13 Jan 2022 - 15 Jan 2023

Where Should We Begin? / Par où commencer ?

Falke Pisano

Superhost 2022

M HKA 6e étage
Installation in situ et une série d’événements performatifs

Lancement public : le 17 février 2022

Les mises à jour du programme sont disponibles toute l’année sur : whereshouldwebegin.info

Découvrez comment l’espace superhost a été mis à jour au cours de l’été et écoutez le nouveau podcast avec RA Walden introduisant une nouvelle langue

Commissaires du projet : Anne-Claire Schmitz et Joanna Zielińska

Superhost est un programme à travers lequel le M HKA s’engage un an durant dans une relation entre un·e artiste ou un collectif d’artistes, l’institution et ses différentes communautés participantes, et soutient par ailleurs l’artiste ou le collectif dans la production d’œuvres d’art et dans la réalisation de créations performatives ou discursives.

Superhost 2022, la deuxième édition de la série, est un projet de Falke Pisano intitulé Where Should We Begin? [Par où commencer ?]. La proposition de l’artiste comporte une installation in situ, des présentations d’œuvres d’artistes invité·e·s, des pièces performatives, des conférences, des projections, des interviews et des ateliers animés par l’hôte·sse et ses invité·e·s tout au long de l’année.

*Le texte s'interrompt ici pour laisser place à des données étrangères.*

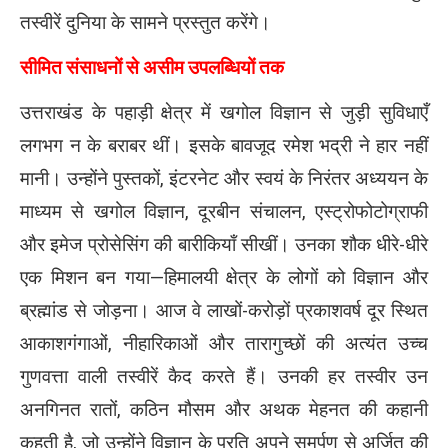
तस्वीरें दुनिया के सामने प्रस्तुत करेंगे।
सीमित संसाधनों से असीम उपलब्धियों तक
उत्तराखंड के पहाड़ी क्षेत्र में खगोल विज्ञान से जुड़ी सुविधाएँ
लगभग न के बराबर थीं। इसके बावजूद रमेश भद्री ने हार नहीं
मानी। उन्होंने पुस्तकों, इंटरनेट और स्वयं के निरंतर अध्ययन के
माध्यम से खगोल विज्ञान, दूरबीन संचालन, एस्ट्रोफोटोग्राफी
और इमेज प्रोसेसिंग की बारीकियाँ सीखीं। उनका शौक धीरे-धीरे
एक मिशन बन गया—हिमालयी क्षेत्र के लोगों को विज्ञान और
ब्रह्मांड से जोड़ना। आज वे लाखों-करोड़ों प्रकाशवर्ष दूर स्थित
आकाशगंगाओं, नीहारिकाओं और तारागुच्छों की अत्यंत उच्च
गुणवत्ता वाली तस्वीरें कैद करते हैं। उनकी हर तस्वीर उन
अनगिनत रातों, कठिन मौसम और अथक मेहनत की कहानी
कहती है, जो उन्होंने विज्ञान के प्रति अपने समर्पण से अर्जित की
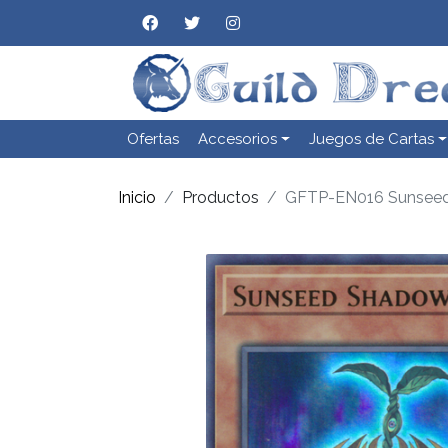
Ofertas
Accesorios
Juegos de Cartas
Inicio
Productos
GFTP-EN016 Sunsee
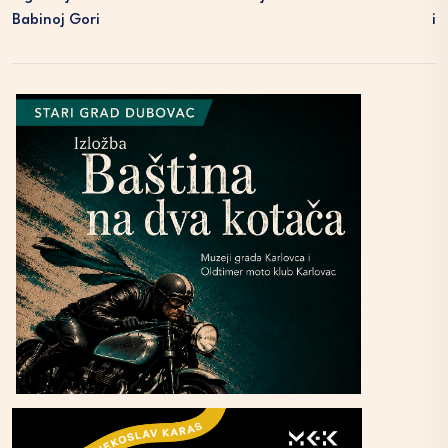
Babinoj Gori
I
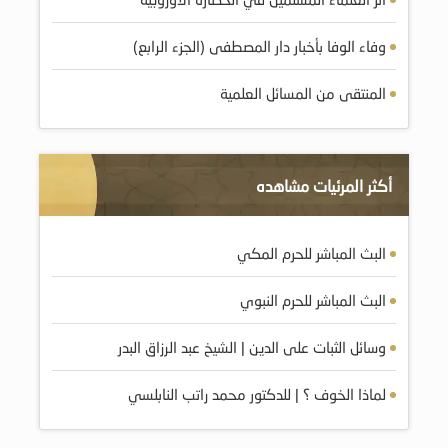
وفاء الوفا بأخبار دار المصطفى (الجزء الرابع)
المنتقى من المسائل العلمية
أكثر المرئيات مشاهده
البث المباشر للحرم المكي
البث المباشر للحرم النبوي
وسائل الثبات على الدين | الشيخ عبد الرزاق البدر
لماذا الخوف ؟ | للدكتور محمد راتب النابلسي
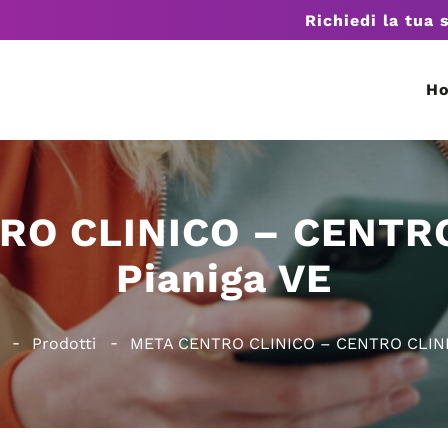
Richiedi la tua 
H
RO CLINICO – CENTRO
Pianiga VE
Prodotti
META CENTRO CLINICO – CENTRO CLINIC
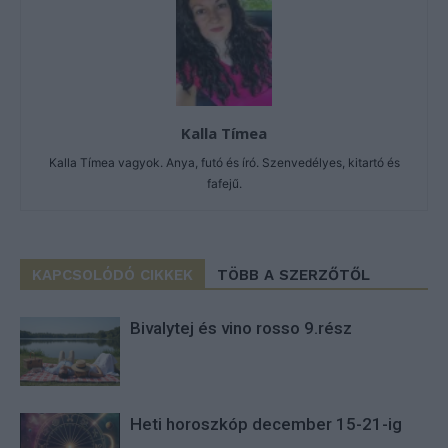
Kalla Tímea
Kalla Tímea vagyok. Anya, futó és író. Szenvedélyes, kitartó és
fafejű.
KAPCSOLÓDÓ CIKKEK
TÖBB A SZERZŐTŐL
Bivalytej és vino rosso 9.rész
Heti horoszkóp december 15-21-ig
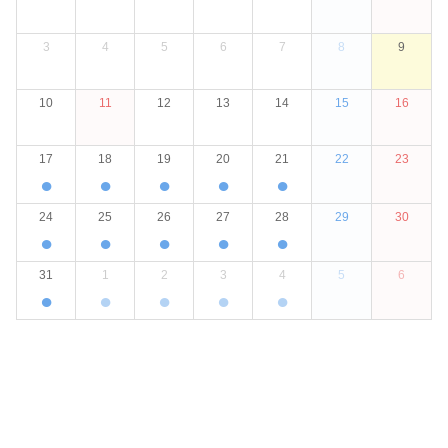
3
4
5
6
7
8
9
10
11
12
13
14
15
16
17
18
19
20
21
22
23
●
●
●
●
●
24
25
26
27
28
29
30
●
●
●
●
●
31
1
2
3
4
5
6
●
●
●
●
●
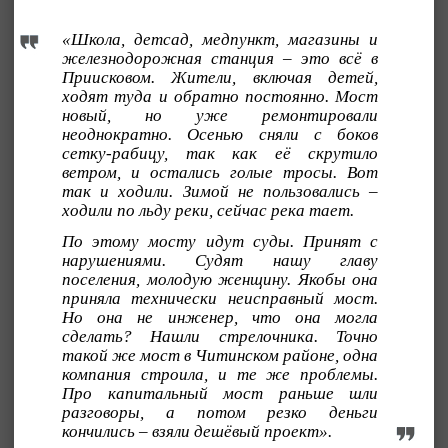
«Школа, детсад, медпункт, магазины и
железнодорожная станция – это всё в
Приисковом. Жители, включая детей,
ходят туда и обратно постоянно. Мост
новый, но уже ремонтировали
неоднократно. Осенью сняли с боков
сетку-рабицу, так как её скрутило
ветром, и остались голые тросы. Вот
так и ходили. Зимой не пользовались –
ходили по льду реки, сейчас река тает.
По этому мосту идут суды. Принят с
нарушениями. Судят нашу главу
поселения, молодую женщину. Якобы она
приняла технически неисправный мост.
Но она не инженер, что она могла
сделать? Нашли стрелочника. Точно
такой же мост в Читинском районе, одна
компания строила, и те же проблемы.
Про капитальный мост раньше шли
разговоры, а потом резко деньги
кончились – взяли дешёвый проект».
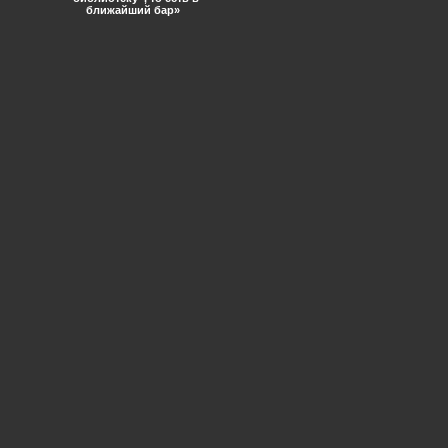
ближайший бар»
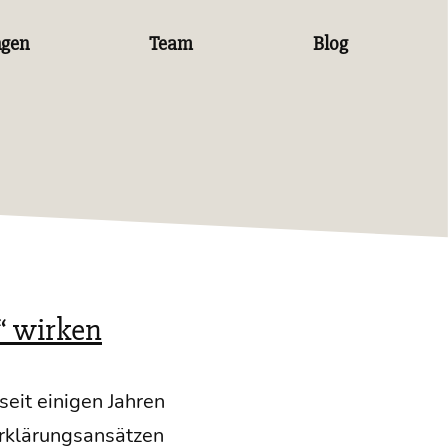
ngen
Team
Blog
“ wirken
seit eini­gen Jah­ren
klä­rungs­an­sät­zen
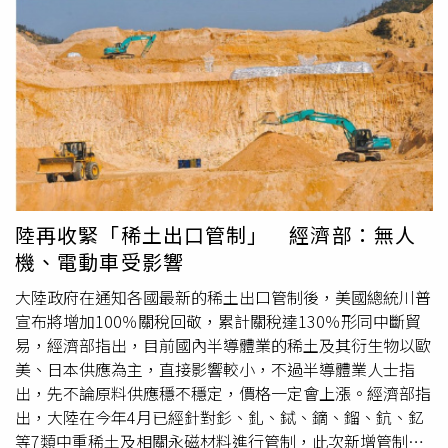
達選擇，一塊是北市松南營區土地，面積3.16公頃土地：另
一塊是新北林口產業專區土地，鄰近林口三井OUTLET，面
積超過3公頃。據知，目前國產署正在將2塊土地資料翻成英
文版，再送給輝達參考。至於這2塊土地是否比T17、T18更
具優勢？相關人員表示，松南營區土地在民權東路上，鄰近
機場、靠近捷運站，且周圍也不易塞車；林口也是鄰近捷運
站，交通十分便利，2塊土地設置總部，不論是街廓或交通
便利度上不輸北士科。不過，中南部縣市仍不放棄爭取，台
中市經發局長張峯源昨在議會表示，台中市副市長黃國榮去
年赴美時，已向輝達簡報台中投資環境與政策優勢，並與公
陸再收緊「稀土出口管制」 經濟部：無人
司高層保持聯繫。市府及東海大學皆已提供具規模、交通便
機、電動車受影響
利的土地，若輝達選擇台中，可與半導體等產業鏈結。台南
市府經發局昨也表態若落腳北士科沒有成功，可以優先考慮
大陸政府在通知各國最新的稀土出口管制後，美國總統川普
台南沙崙智慧綠能科學城A1區，該基地為產專區，可滿足工
宣布將增加100％關稅回敬，累計關稅達130％形同中斷貿
程及研發人才需求。
易，經濟部指出，目前國內半導體業的稀土及其衍生物以歐
美、日本供應為主，直接影響較小，不過半導體業人士指
出，先不論原料供應穩不穩定，價格一定會上漲。經濟部指
出，大陸在今年4月已經針對釤、釓、鋱、鏑、鎦、鈧、釔
等7類中重稀土及相關永磁材料進行管制，此次新增管制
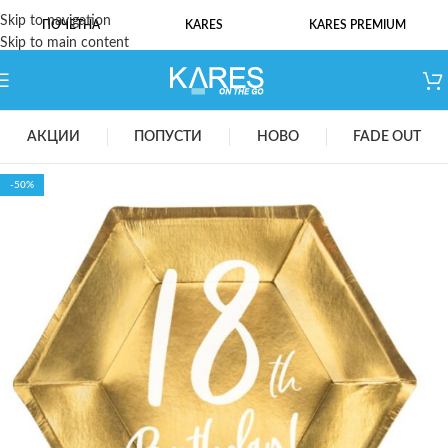
Skip to navigation
ПОЧЕТНА
KARES
KARES PREMIUM
Skip to main content
АКЦИИ
ПОПУСТИ
НОВО
FADE OUT
-50%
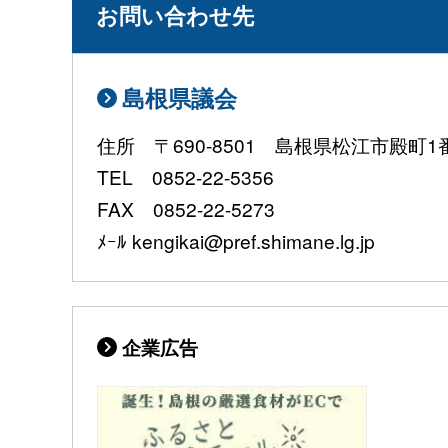
お問い合わせ先
島根県議会
住所 〒690-8501 島根県松江市殿町1
TEL 0852-22-5356
FAX 0852-22-5273
ﾒｰﾙ kengikai@pref.shimane.lg.jp
企業広告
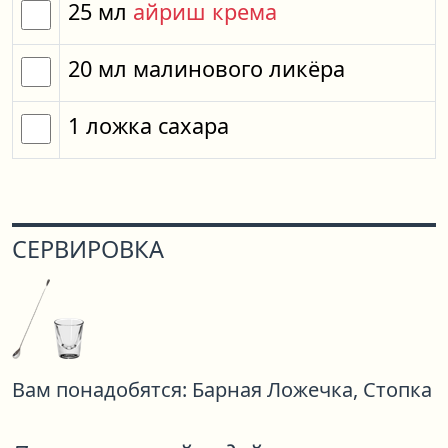
25
мл
айриш крема
20
мл
малинового ликёра
1
ложка
сахара
СЕРВИРОВКА
Вам понадобятся:
Барная Ложечка,
Стопка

Where Should We Begin? est un projet de recherche continu et stratifié (pratique, conversationnel et artistique) autour des conditions de travail dans le domaine de l’art, et en particulier sur le travail qu’entraîne la programmation publique dans des institutions d’art. Effectuée au sein du musée, cette recherche a pour objectif la déconstruction d’idéaux discursifs et de réalités matérielles en vue de découvrir de quelle manière différent·e·s praticien·ne·s s’approprient un espace pour l’imaginaire et le désir tout en négociant sciemment les conditions de travail dans lesquelles ils ou elles travaillent.

Les commissaires de Superhost ont interviewé Falke Pisano à propos de son œuvre et de son approche à la veille de leur collaboration d’un an.

Commissaires de Superhost : Chaque année, un ou une artiste ou un collectif est invité·e à être le ou la Superhost du M HKA. Quel sens cela a-t-il pour vous d’être notre Superhost, et comment souhaitez-vous travailler au sein de la double position de l’hôte qui est autant partenaire invitant et invité dans ce projet ?

Falke Pisano : Être à la fois hôte et invité, ou le contraire, est une position complexe qui se prête à un examen très intéressant quant aux responsabilités, aux attentes et aux désirs. Bien sûr, être un·e bon·ne hôte·sse ne signifie pas toujours être un·e invité·e commode ! Surtout lorsqu’il s’agit de travail et en particulier dans un domaine qui est notoirement inaccessible et qui repose en grande partie sur des free-lances précaires. Donc, comme je ne gère pas bien les tensions qui ne sont pas explicites, j’ai choisi cette complexité comme point de départ du programme.

Commissaires de Superhost : Pourriez-vous expliquer de quelle façon votre compréhension des relations avec les institutions, mais aussi avec les publics, a évolué au fil des années en tant qu’artiste ?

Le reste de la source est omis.